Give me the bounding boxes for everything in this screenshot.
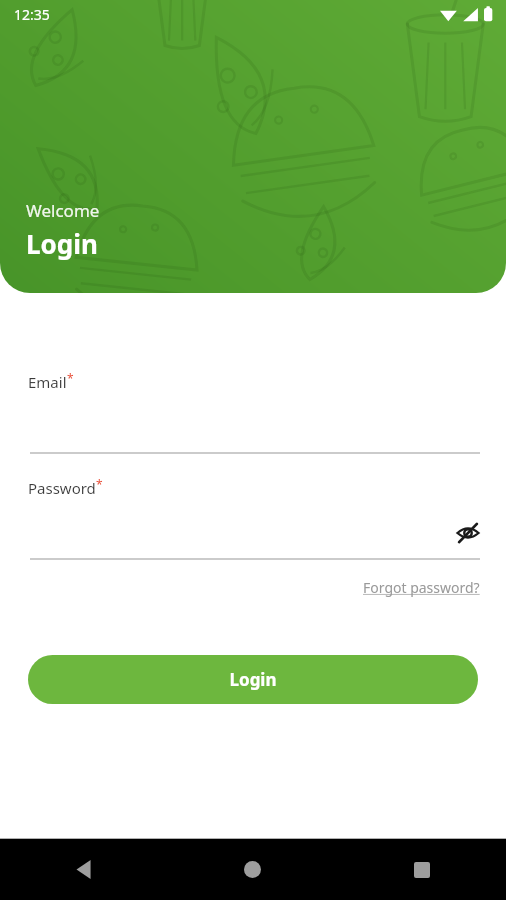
staticText: 12:35 [14,5,50,24]
staticText: Welcome [26,199,100,222]
button[interactable]: Home [168,839,337,900]
staticText: Forgot password? [363,578,480,597]
staticText: * [67,370,74,386]
staticText: Email [28,372,67,392]
staticText: Password [28,478,96,498]
button[interactable]: Recent apps [337,839,506,900]
staticText: Login [229,668,277,691]
staticText: * [96,476,103,492]
button[interactable]: Back [0,839,168,900]
button[interactable]: Show password [450,515,486,551]
button[interactable] [0,392,506,454]
button[interactable]: Forgot password? [361,576,482,599]
button[interactable]: Login [28,655,478,704]
staticText: Login [26,226,98,261]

====================

WORK ORDER: Each entry above should be printed exactly, and any picture in it left out.

YOUR RESPONSE:
Give me the bounding boxes for everything in this screenshot.
staticText: 12:35 [14,5,50,24]
staticText: Welcome [26,199,100,222]
button[interactable]: Home [168,839,337,900]
staticText: Forgot password? [363,578,480,597]
staticText: * [67,370,74,386]
staticText: Email [28,372,67,392]
staticText: Password [28,478,96,498]
button[interactable]: Recent apps [337,839,506,900]
staticText: Login [229,668,277,691]
staticText: * [96,476,103,492]
button[interactable]: Back [0,839,168,900]
button[interactable]: Show password [450,515,486,551]
button[interactable] [0,392,506,454]
button[interactable]: Forgot password? [361,576,482,599]
button[interactable]: Login [28,655,478,704]
staticText: Login [26,226,98,261]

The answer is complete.